Out of equilibrium dynamics with Matrix Product States

TL;DR

This paper introduces two algorithms based on Matrix Product States and Operators for accurately simulating out-of-equilibrium dynamics in 1D strongly correlated quantum systems, overcoming limitations of traditional DMRG methods.

Contribution

The authors develop explicit variational algorithms for excited states and time evolution using MPO formalism, avoiding multi-state targeting errors and enabling application to diverse microscopic models.

Findings

Successfully locate critical points in Ising models using entanglement measures.

Accurately simulate dynamics of time-dependent quenches through critical points.
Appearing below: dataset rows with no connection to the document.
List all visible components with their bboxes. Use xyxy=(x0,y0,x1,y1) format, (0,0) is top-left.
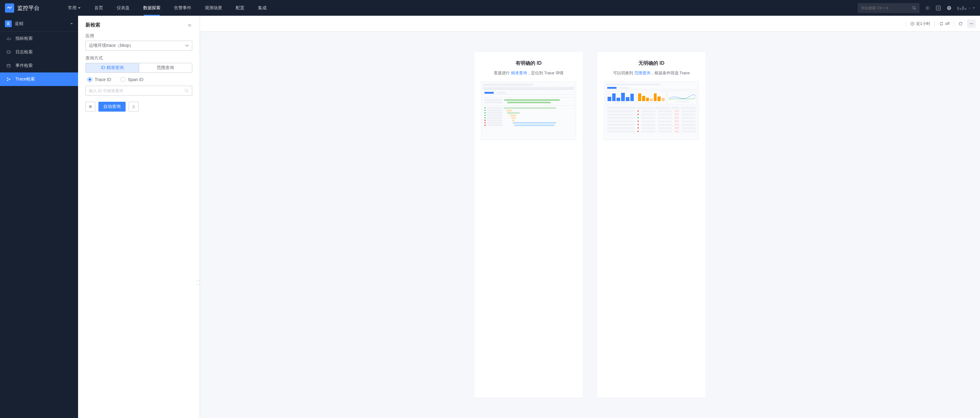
sound-bars-icon xyxy=(957,6,966,10)
logo-icon xyxy=(5,3,14,13)
settings-icon[interactable] xyxy=(925,6,930,11)
caret-down-icon xyxy=(973,7,975,9)
svg-point-2 xyxy=(927,7,928,9)
nav-alerts[interactable]: 告警事件 xyxy=(167,0,198,16)
help-icon[interactable]: ? xyxy=(947,6,951,11)
nav-dropdown-label: 常用 xyxy=(68,5,76,11)
header-right: ? ▪ xyxy=(858,3,975,13)
app-header: 监控平台 常用 首页 仪表盘 数据探索 告警事件 观测场景 配置 集成 ? xyxy=(0,0,980,16)
global-search-input[interactable] xyxy=(861,6,912,10)
nav-common-dropdown[interactable]: 常用 xyxy=(61,0,88,16)
top-nav: 常用 首页 仪表盘 数据探索 告警事件 观测场景 配置 集成 xyxy=(61,0,274,16)
caret-down-icon xyxy=(78,6,81,10)
nav-observe[interactable]: 观测场景 xyxy=(198,0,229,16)
nav-integrations[interactable]: 集成 xyxy=(251,0,274,16)
nav-config[interactable]: 配置 xyxy=(229,0,251,16)
user-block[interactable]: ▪ xyxy=(957,6,975,10)
nav-data-explore[interactable]: 数据探索 xyxy=(136,0,167,16)
logo-text: 监控平台 xyxy=(17,4,40,12)
nav-home[interactable]: 首页 xyxy=(88,0,110,16)
svg-text:?: ? xyxy=(948,6,950,10)
add-icon[interactable] xyxy=(935,5,941,11)
svg-point-0 xyxy=(912,6,915,9)
global-search[interactable] xyxy=(858,3,920,13)
svg-line-1 xyxy=(915,8,916,10)
logo-block[interactable]: 监控平台 xyxy=(5,3,40,13)
search-icon xyxy=(912,6,916,10)
nav-dashboard[interactable]: 仪表盘 xyxy=(110,0,136,16)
Demonstrate applicability to long-range dipolar Ising models.

Abstract

Theoretical understanding of strongly correlated systems in one spatial dimension (1D) has been greatly advanced by the density-matrix renormalization group (DMRG) algorithm, which is a variational approach using a class of entanglement-restricted states called Matrix Product States (MPSs). However, DRMG suffers from inherent accuracy restrictions when multiple states are involved due to multi-state targeting and also the approximate representation of the Hamiltonian and other operators. By formulating the variational approach of DMRG explicitly for MPSs one can avoid errors inherent in the multi-state targeting approach. Furthermore, by using the Matrix Product Operator (MPO) formalism, one can exactly represent the Hamiltonian and other operators. The MPO approach allows 1D Hamiltonians to be templated using a small set of finite state automaton rules without reference to the particular microscopic degrees of freedom. We present two algorithms which take advantage of these properties: eMPS to find excited states of 1D Hamiltonians and tMPS for the time evolution of a generic time-dependent 1D Hamiltonian. We properly account for time-ordering of the propagator such that the error does not depend on the rate of change of the Hamiltonian. Our algorithms use only the MPO form of the Hamiltonian, and so are applicable to microscopic degrees of freedom of any variety, and do not require Hamiltonian-specialized implementation. We benchmark our algorithms with a case study of the Ising model, where the critical point is located using entanglement measures. We then study the dynamics of this model under a time-dependent quench of the transverse field through the critical point. Finally, we present studies of a dipolar, or long-range Ising model, again using entanglement measures to find the critical point and study the dynamics of a time-dependent quench through the critical point.